# [SOLVED] DELL XPS M1530 and Intel PRO/Wireless 4965 AGN

## gojita

Hi,

I could not achieve to get a DHCP adress from my wifi router ... could you help please ?

I've a XPS M1530 with the intel PRO/Wireless 4965 AGN wireless card

1) The switch is on ..

2) kernel is 2.6.24 gentoo r4

3) iwlwifi is activated in the kernel

4) module mac80211 and iwl4965 are loaded 

# iwlist wlan0 scan

Cell 01 = Address: XX:XX:XX:XX:XX:XX

              ESSID:"freebox"

              Mode: Master

              Channel:1

              [..]

              Encryption key: on

              [...]

cat /etc/conf.d/net.wlan0

essid_wlan0="freebox"

config_wlan0=("dhcp")

key_freebox="s:XXXXXXXXXX enc restricted"
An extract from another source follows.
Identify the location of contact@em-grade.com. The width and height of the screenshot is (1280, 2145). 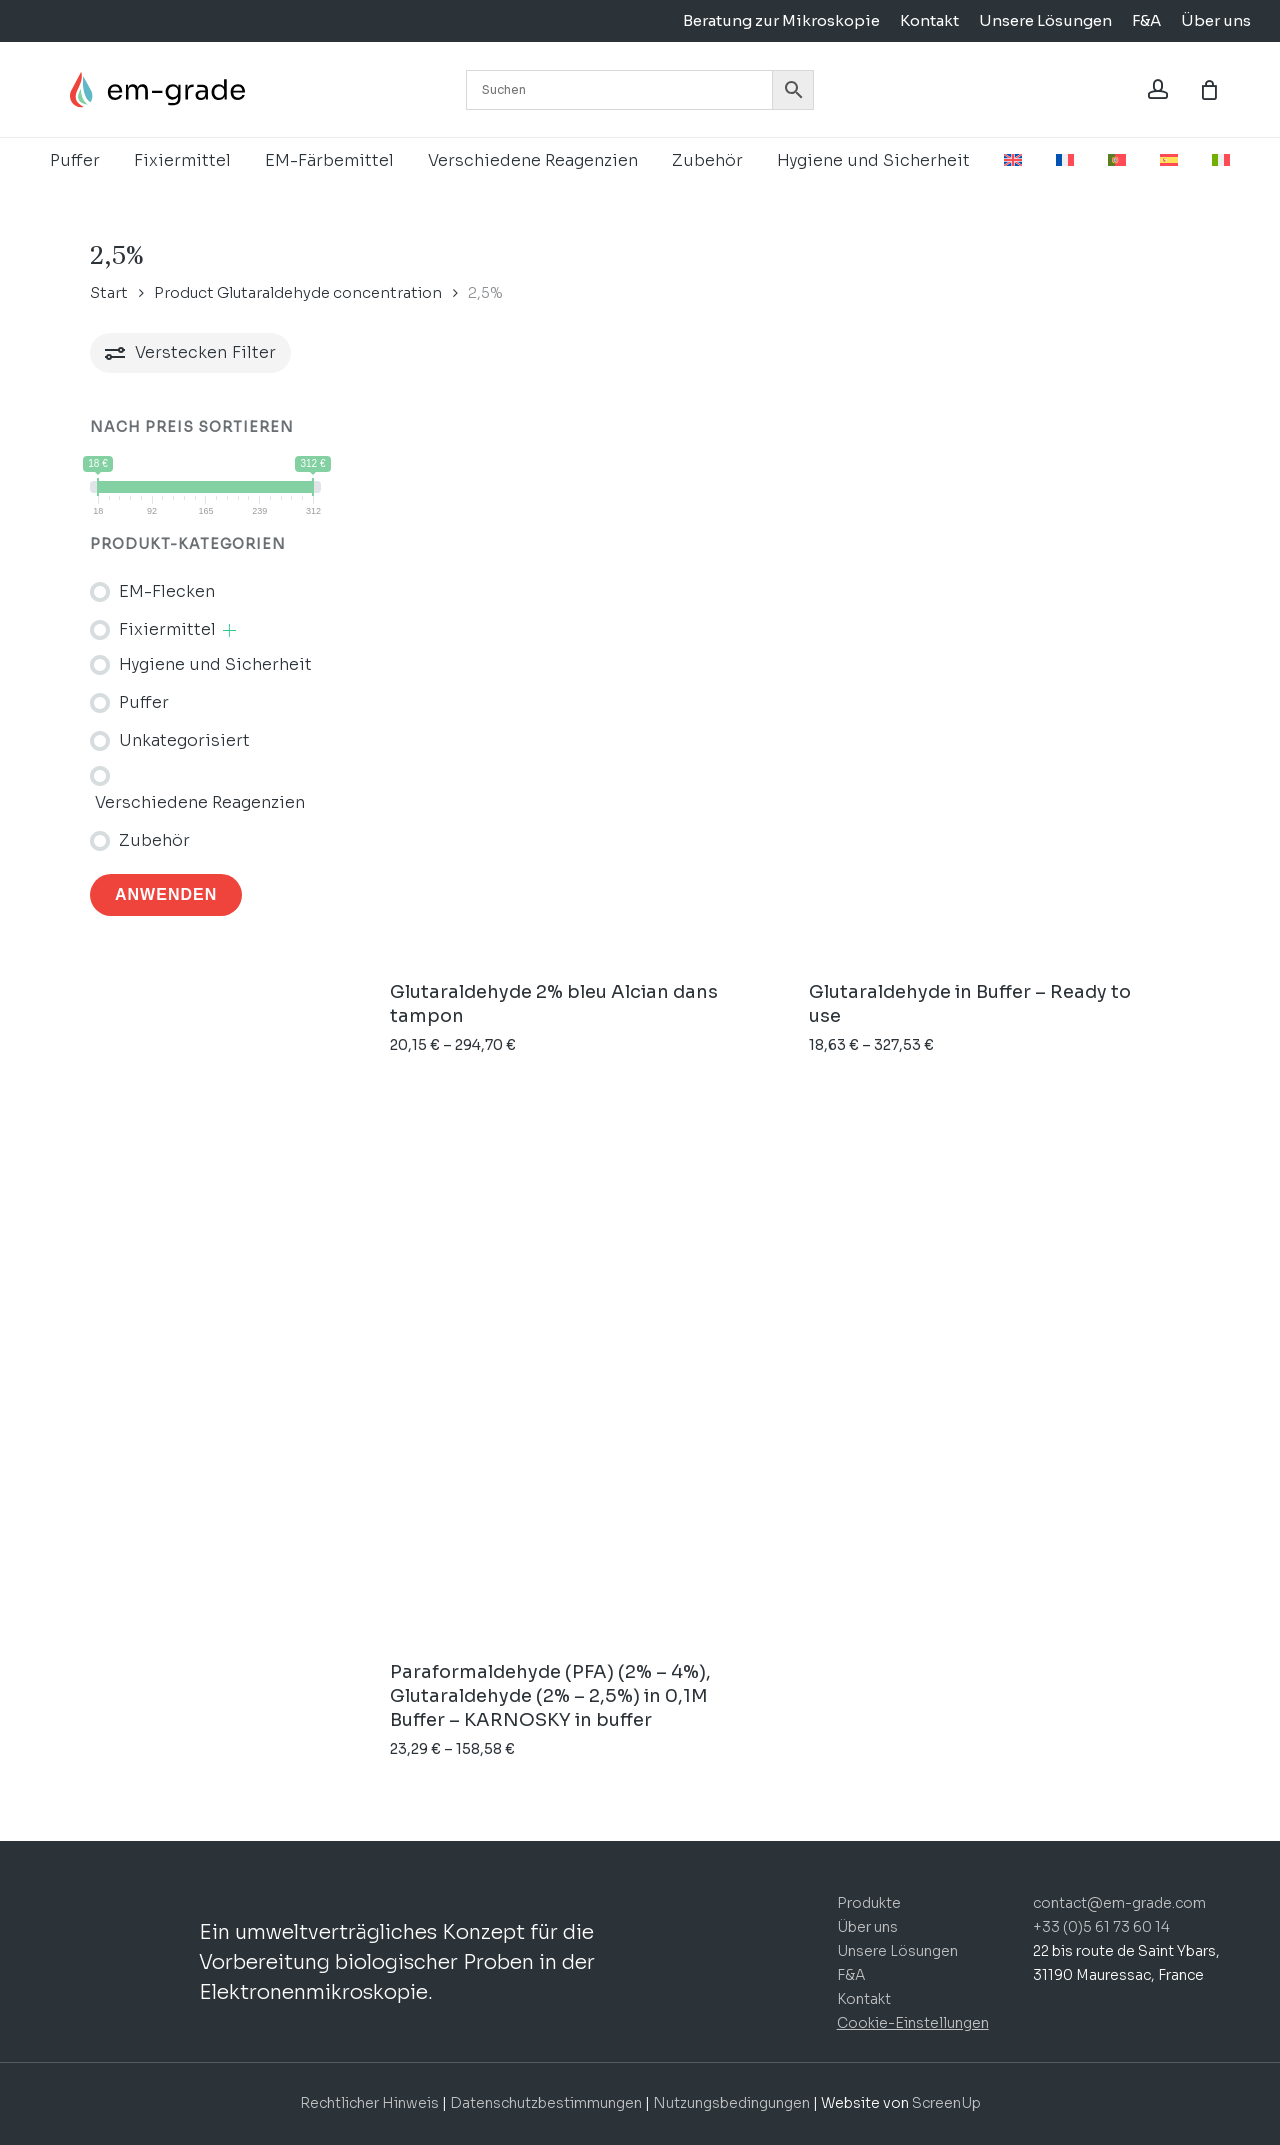
(1119, 1903).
When I do : /etc/init.d/net.wlan0 start

* Starting wlan0

*   Configuring wireless network for wlan0

*   wlan0 connected to ESSID "freebox" at "XX:XX:XX:XX:XX:XX"

*    in managed mode on channel 1 (WEP Enable)

*   Bringing up wlan0

*     dhcp

*        Running dhcpcd ...

err, wlan0: timed out

warn, wlan0: using IPV4ALL address 169.254.100.34

*  wlan0 received address 169.254.100.34/16

But normally I should have a 192.168.0.x .. ip adresse and this 192 one does not work  :Sad: 

could some one help please ??

thanks you very muchLast edited by gojita on Fri May 09, 2008 8:00 am; edited 1 time in total

----------

## jcat

Snap, my laptop is also an M1530  :Smile: 

There have been some bugs with the DHCP clients, but the fact that it's just timing out suggests it's not even getting any kind of reply.  Could be your wireless config.
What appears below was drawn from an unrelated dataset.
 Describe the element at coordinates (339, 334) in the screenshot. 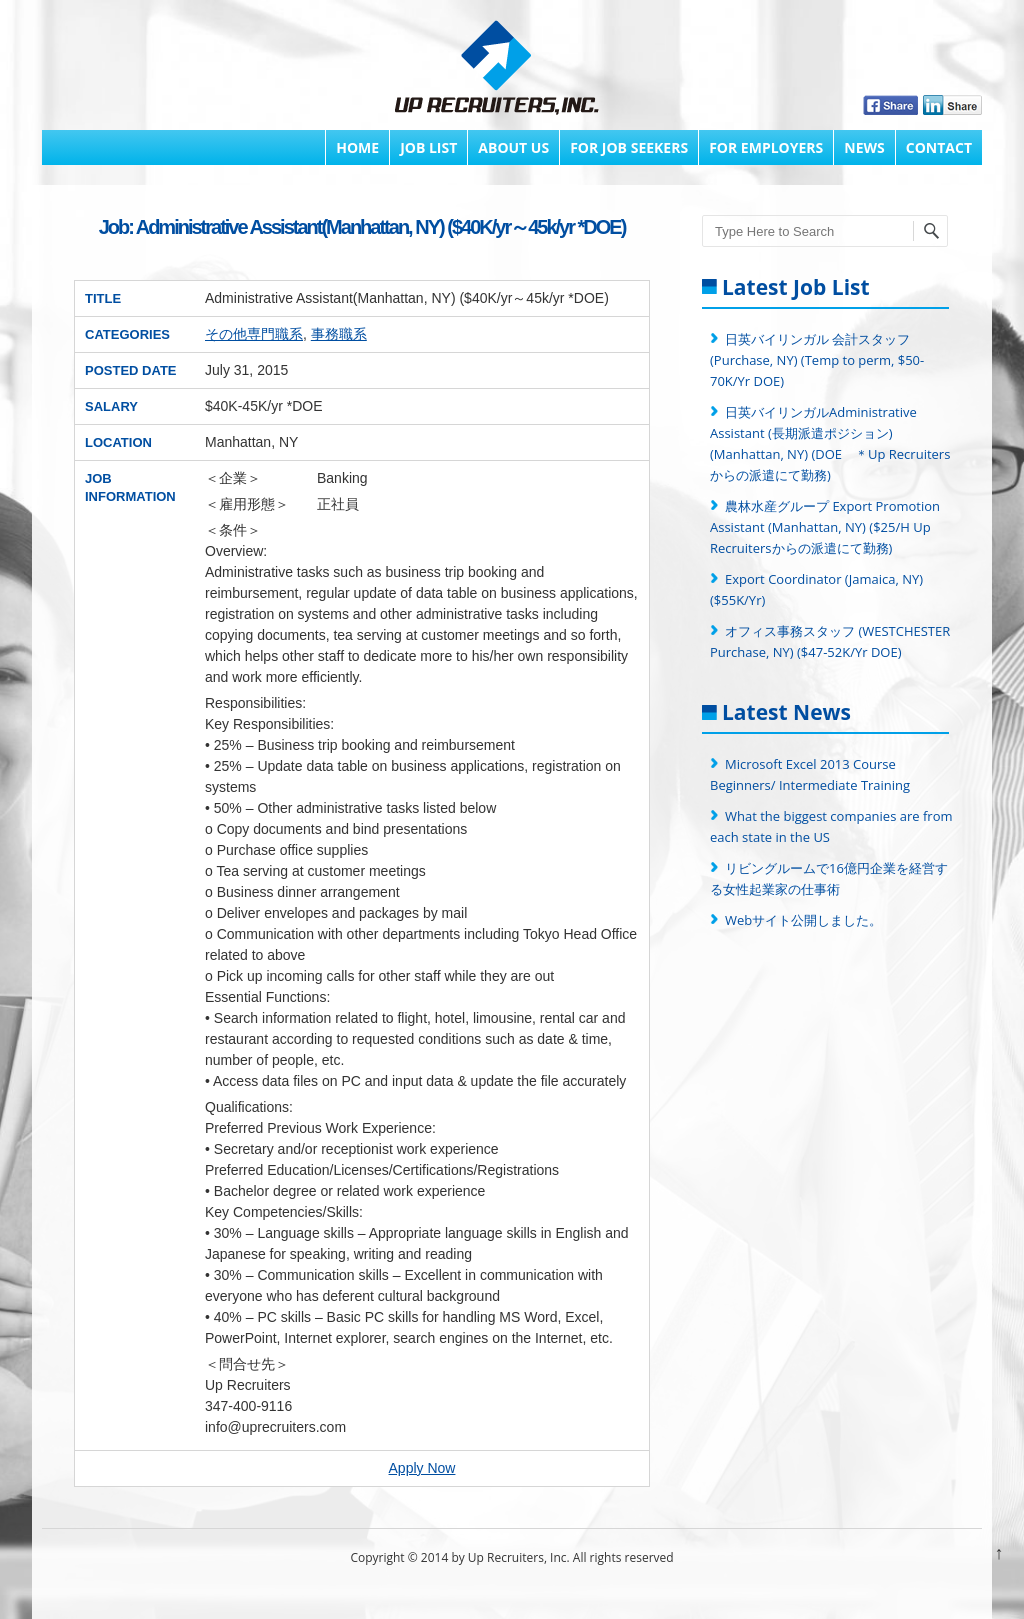

I see `事務職系` at that location.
If I were you I'd use wpa_supplicant instead of wireless tools.  It even has a nice GUI to aid network scanning etc.

http://www.gentoo.org/doc/en/handbook/handbook-x86.xml?part=4&chap=4

Cheers,

jcat

----------

## gojita

Hello,

Thanks you for your answer but I've tried wpa_supplicant but this does not work neither.

Could you provide your config please ?

For now, I do not have graphical interface, i'm trying to configure it by hand ...

Thanks

Laurent

----------

## BrummieJim

I've got exactly that same computer, and I've got it working using wpa_supplicant. I presume it works in windows, if you've dual booted? Sometimes, especially in ~amd64, I have to unload and reload the iwl4965 driver.

----------

## gojita

I've installed the NetworkManager package and also installed gnome ...

And it's work.

Thanks all for your reply.

Regards

Laurent

----------